Conforme Fontes, outro fator que pode ter dificultado a participação no teste seletivo é a contratação por um período de apenas um ano, podendo ser prorrogado para mais um. Segundo ele, a direção do hospital não publicou edital de convocação em outros Estados porque são poucas as chances de um médico se mudar para Maringá por um período curto.
Apesar disso, Fontes afirmou que está otimista. ''Acho que as vagas serão preenchidas até porque muita gente deixa tudo para a última hora''. Segundo o superintendente do HU, a diretoria do hospital mantém a expectativa de estar com a nova ala funcionando na segunda quinzena de setembro.

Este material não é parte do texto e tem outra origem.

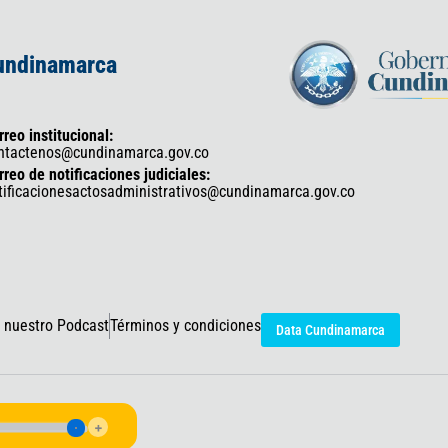
Cundinamarca
rreo institucional:
ntactenos@cundinamarca.gov.co
rreo de notificaciones judiciales:
tificacionesactosadministrativos@cundinamarca.gov.co
 nuestro Podcast
Términos y condiciones
Data Cundinamarca
icaciones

Com 2.780 metros quadrados de área construída, a nova ala do HU abriga seis leitos de UTI pediátrica, oito leitos de UTI adulta, Pronto Socorro, três salas para observação de adultos, uma sala para observação de criança, uma sala para enfermaria de trauma, uma sala para enfermaria clínica e ainda salas para consultas. Além de mais espaço para garantir melhor atendimento, a ala deverá amenizar os problemas de falta de leitos para UTI adulta e pediátrica pelo SUS em Maringá. Ontem, à tarde, por volta das 16h30, três pessoas, sendo dois adultos e uma criança, aguardavam leitos para atendimento intensivo. A criança, uma menina de oito anos estava com traumatismo craniano e em coma induzido. Ela aguardava uma vaga em UTI pediátrica desde domingo à noite.